Straw polls are similarly enigmatic. Auden once said* of the relationship of a poet's biography to his work that it was simultaneously too obvious to need comment (Catullus loved Lesbia) and too obscurely complex to endure analysis. The same goes for these words of grass.
You do not, as Bob Dylan correctly observed, need a weatherman to know which way the wind blows. Shakespeare agrees and adds in The Merchant of Venice that an amateur zephyrologist can manage by:
Plucking the grass to know where sits the wind,
You throw a straw in the air and see which way the wind takes it. Hence a straw vote. Hence a straw poll, which elephantine-memoried readers of this blog will remember is a headcount.
OR, it is simply a weak poll, a poll of straw. Straw has always been weak as in straw dogs and straw men and clutching at straws etc etc which is why you only need hay wire to bind it together.

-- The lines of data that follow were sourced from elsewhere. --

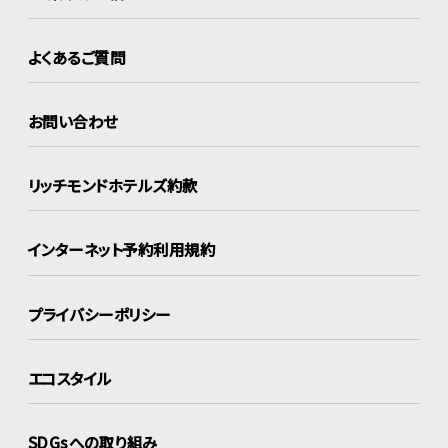
よくあるご質問
お問い合わせ
リッチモンドホテルズ約款
インターネット
予約利用規約
プライバシーポリシー
エコスタイル
SDGsへの取り組み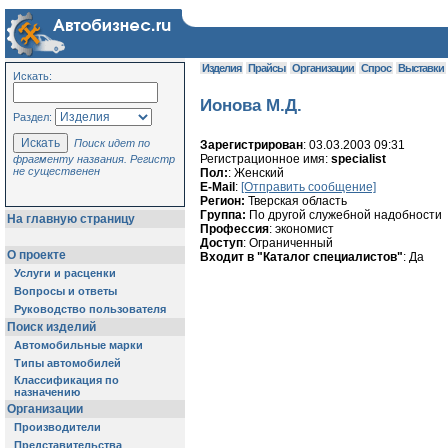
Изделия
Прайсы
Организации
Спрос
Выставки
Искать:
Ионова М.Д.
Раздел:
Поиск идет по
Зарегистрирован
: 03.03.2003 09:31
Регистрационное имя:
specialist
фрагменту названия. Регистр
не существенен
Пол:
: Женский
E-Mail
:
[Отправить сообщение]
Регион:
Тверская область
Группа:
По другой служебной надобности
На главную страницу
Профессия
: экономист
Доступ
: Ограниченный
О проекте
Входит в "Каталог специалистов"
: Да
Услуги и расценки
Вопросы и ответы
Руководство пользователя
Поиск изделий
Автомобильные марки
Типы автомобилей
Классификация по
назначению
Организации
Производители
Представительства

Grass roots is the third of these frail etymologies. It popped up at the beginning of the twentieth century. The roots I can understand, but the grass seems unnecessary. Why not dandelion roots, which are considerably stronger? English seems to be a strangely graminivorous language. But perhaps that's a good thing: hay fever used to be called summer catarrh, which is just horrible.
Or perhaps it's that grass roots are destroyed by GOATs. Now I'm off to accuse my lawn of informing on me to the police.**
The Inky Fool's summer residence
*In his preface to Shakespeare's sonnets. I don't have a copy to hand.
** A grass hand was a jobbing printer who moved employers, hence the sense of disloyalty, probably. A grass widow is an unmarried woman with a child (although I can't for the life of me see how that could happen). All flesh is grassy, bring on the lawnmower.